I recently presided at the funeral of one of the best men I’ve known—a quiet, humble man of servant spirit. Many of those who gathered for the service had a feeling of severe loss: he had touched their lives with warm friendship and unselfish service.
As I drove away from the cemetery, I thought about a man who was a total contrast to my departed friend. King Jehoram’s wretched eight-year reign, recorded in 2 Chronicles 21 ends with the appalling epitaph: “He passed away, to no one’s regret” (v. 20).
Jehoram probably thought his position and power would define his legacy. It did. He is remembered as a ruthless, immoral, self-serving, despicable despot.
King Jesus left a legacy of serving and saving—a king we gratefully glorify, honor, and worship.
Useful or Useless is an individual choice.
Your faith is growing more and more.
—2 Thessalonians 1:3
Stephen Curry, arguably the best shooter in NBA history, entered the 2018 season with a 67.5 percent probability of sinking a basket every time the ball left his hands. Stephen isn’t satisfied with that. He spent the summer working on his shot three hours a day, six days a week. He believes he can get better.
On November 1, 2018, gymnast Simone Biles, with her win in Doha, Qatar, became the first female in history to claim four world championship titles. It was good enough for gold, but not good enough for Simone. She’s the best there is. She isn’t satisfied with that. She believes she can get better.
You’re one of the best. “But continue to grow in the grace and knowledge of our Lord and Savior Jesus Christ” (2 Pt 3:18). Believe you can get better.

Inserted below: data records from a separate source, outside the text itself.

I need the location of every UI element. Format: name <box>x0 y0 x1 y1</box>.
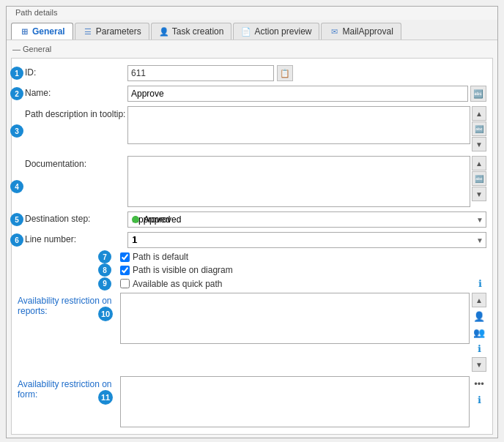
avail-reports-side-btns: ▲ 👤 👥 ℹ ▼ <box>472 293 486 372</box>
doc-scroll-down[interactable]: ▼ <box>472 187 486 201</box>
line-number-select-wrap: 1 1 ▼ <box>127 232 486 248</box>
tab-task-creation[interactable]: 👤 Task creation <box>151 23 232 40</box>
panel-title-text: Path details <box>12 8 60 17</box>
quick-path-checkbox[interactable] <box>120 279 130 288</box>
quick-path-label: Available as quick path <box>133 279 223 289</box>
badge-9: 9 <box>98 277 111 291</box>
tab-mail-approval[interactable]: ✉ MailApproval <box>321 23 401 40</box>
badge-1: 1 <box>10 67 23 80</box>
path-default-row: 7 Path is default <box>12 250 492 263</box>
path-desc-textarea[interactable] <box>127 106 470 144</box>
path-default-checkbox-label[interactable]: Path is default <box>120 252 188 262</box>
section-label: — General <box>7 40 497 55</box>
name-translate-button[interactable]: 🔤 <box>470 86 486 102</box>
documentation-textarea-wrap: ▲ 🔤 ▼ <box>127 156 486 207</box>
doc-translate[interactable]: 🔤 <box>472 171 486 186</box>
path-visible-checkbox-label[interactable]: Path is visible on diagram <box>120 265 233 275</box>
general-section: 1 ID: 📋 2 Name: 🔤 3 Path description in … <box>11 58 493 435</box>
documentation-side-btns: ▲ 🔤 ▼ <box>472 156 486 207</box>
avail-reports-group-icon[interactable]: 👥 <box>472 325 486 340</box>
avail-reports-info-icon[interactable]: ℹ <box>472 341 486 356</box>
avail-reports-person-icon[interactable]: 👤 <box>472 309 486 323</box>
path-details-panel: Path details ⊞ General ☰ Parameters 👤 Ta… <box>6 6 498 438</box>
tab-mail-approval-label: MailApproval <box>342 26 393 37</box>
name-label: Name: <box>25 86 127 98</box>
avail-reports-row: Availability restriction on reports: ▲ 👤… <box>12 291 492 374</box>
avail-reports-textarea-wrap: ▲ 👤 👥 ℹ ▼ <box>120 293 486 372</box>
tab-task-creation-label: Task creation <box>172 26 224 37</box>
destination-step-select[interactable]: Approved <box>127 211 486 228</box>
path-default-checkbox[interactable] <box>120 252 130 262</box>
destination-step-label: Destination step: <box>25 211 127 224</box>
avail-reports-scroll-down[interactable]: ▼ <box>472 357 486 372</box>
path-visible-label: Path is visible on diagram <box>133 265 233 275</box>
parameters-tab-icon: ☰ <box>83 26 93 37</box>
tab-parameters-label: Parameters <box>96 26 141 37</box>
id-row: 1 ID: 📋 <box>12 63 492 83</box>
quick-path-checkbox-label[interactable]: Available as quick path <box>120 279 223 289</box>
path-desc-scroll-down[interactable]: ▼ <box>472 137 486 151</box>
avail-form-side-btns: ••• ℹ <box>472 376 486 427</box>
id-copy-button[interactable]: 📋 <box>277 65 293 81</box>
quick-path-info-icon[interactable]: ℹ <box>478 278 482 289</box>
line-number-row: 6 Line number: 1 1 ▼ <box>12 230 492 250</box>
tab-general[interactable]: ⊞ General <box>11 23 73 40</box>
doc-scroll-up[interactable]: ▲ <box>472 156 486 171</box>
name-wrap: 🔤 <box>127 86 486 102</box>
tab-parameters[interactable]: ☰ Parameters <box>75 23 149 40</box>
destination-step-select-wrap: Approved Approved ▼ <box>127 211 486 228</box>
path-default-label: Path is default <box>133 252 188 262</box>
path-desc-label: Path description in tooltip: <box>25 106 127 119</box>
general-tab-icon: ⊞ <box>19 26 29 37</box>
id-area: 📋 <box>127 65 293 81</box>
avail-reports-scroll-up[interactable]: ▲ <box>472 293 486 307</box>
tab-action-preview[interactable]: 📄 Action preview <box>233 23 319 40</box>
avail-form-info-icon[interactable]: ℹ <box>472 392 486 407</box>
avail-form-textarea[interactable] <box>120 376 470 427</box>
tabs-bar: ⊞ General ☰ Parameters 👤 Task creation 📄… <box>7 20 497 40</box>
avail-reports-textarea[interactable] <box>120 293 470 344</box>
id-label: ID: <box>25 65 127 78</box>
path-desc-translate[interactable]: 🔤 <box>472 121 486 136</box>
line-number-label: Line number: <box>25 232 127 244</box>
panel-title: Path details <box>7 7 497 20</box>
destination-step-row: 5 Destination step: Approved Approved ▼ <box>12 209 492 230</box>
avail-form-textarea-wrap: ••• ℹ <box>120 376 486 427</box>
tab-general-label: General <box>32 26 65 37</box>
path-visible-checkbox[interactable] <box>120 266 130 275</box>
documentation-label: Documentation: <box>25 156 127 169</box>
quick-path-row: 9 Available as quick path ℹ <box>12 277 492 291</box>
path-desc-row: 3 Path description in tooltip: ▲ 🔤 ▼ <box>12 104 492 154</box>
path-desc-side-btns: ▲ 🔤 ▼ <box>472 106 486 151</box>
badge-8: 8 <box>98 263 111 277</box>
badge-11: 11 <box>98 390 113 405</box>
tab-action-preview-label: Action preview <box>254 26 311 37</box>
badge-3: 3 <box>10 124 23 138</box>
path-desc-scroll-up[interactable]: ▲ <box>472 106 486 121</box>
mail-approval-tab-icon: ✉ <box>329 26 339 37</box>
documentation-row: 4 Documentation: ▲ 🔤 ▼ <box>12 154 492 209</box>
id-input[interactable] <box>127 65 274 81</box>
line-number-select[interactable]: 1 <box>127 232 486 248</box>
avail-form-row: Availability restriction on form: ••• ℹ … <box>12 374 492 430</box>
task-creation-tab-icon: 👤 <box>159 26 169 37</box>
avail-form-dots-icon[interactable]: ••• <box>472 376 486 391</box>
badge-2: 2 <box>10 87 23 100</box>
name-input[interactable] <box>127 86 468 102</box>
action-preview-tab-icon: 📄 <box>241 26 251 37</box>
badge-10: 10 <box>98 307 113 321</box>
name-row: 2 Name: 🔤 <box>12 83 492 104</box>
path-visible-row: 8 Path is visible on diagram <box>12 263 492 277</box>
badge-7: 7 <box>98 250 111 263</box>
path-desc-textarea-wrap: ▲ 🔤 ▼ <box>127 106 486 151</box>
badge-6: 6 <box>10 233 23 247</box>
badge-5: 5 <box>10 213 23 226</box>
badge-4: 4 <box>10 180 23 193</box>
documentation-textarea[interactable] <box>127 156 470 207</box>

Get a little better each day
and before long you’ll be a lot better.
Even rich people do not live forever.
Tom Benson, Richard Devos, Bruce Halle, H. Wayne Huizenga, George Lindemann, Peter Peterson, Imogene Powers Johnson, Leandro Rizzuto, Clemmie Spangler, Joan Tisch.
Do these names ring a bell? They appeared in a sidebar in Forbes magazine’s 2018 issue of The Forbes 400 Ranking of the Wealthiest Americans, under the heading “In Memoriam.” Each had previously made the lofty list, but not this time, because their earthly life had ended in the last year. The richest checked out with a net worth of $5.4 billion, the poorest with $2 billion. Each left life with the same amount as the down-and-out gal living in a refrigerator box under the Buffalo Bayou Bridge.
Death is the great equalizer: it treats rich and poor the same.
Wealth, accepted as stewardship, is a blessing. But earthly and eternal wealth aren’t comparable.
Your worth isn’t measured by what
belongs to you, but to whom you belong.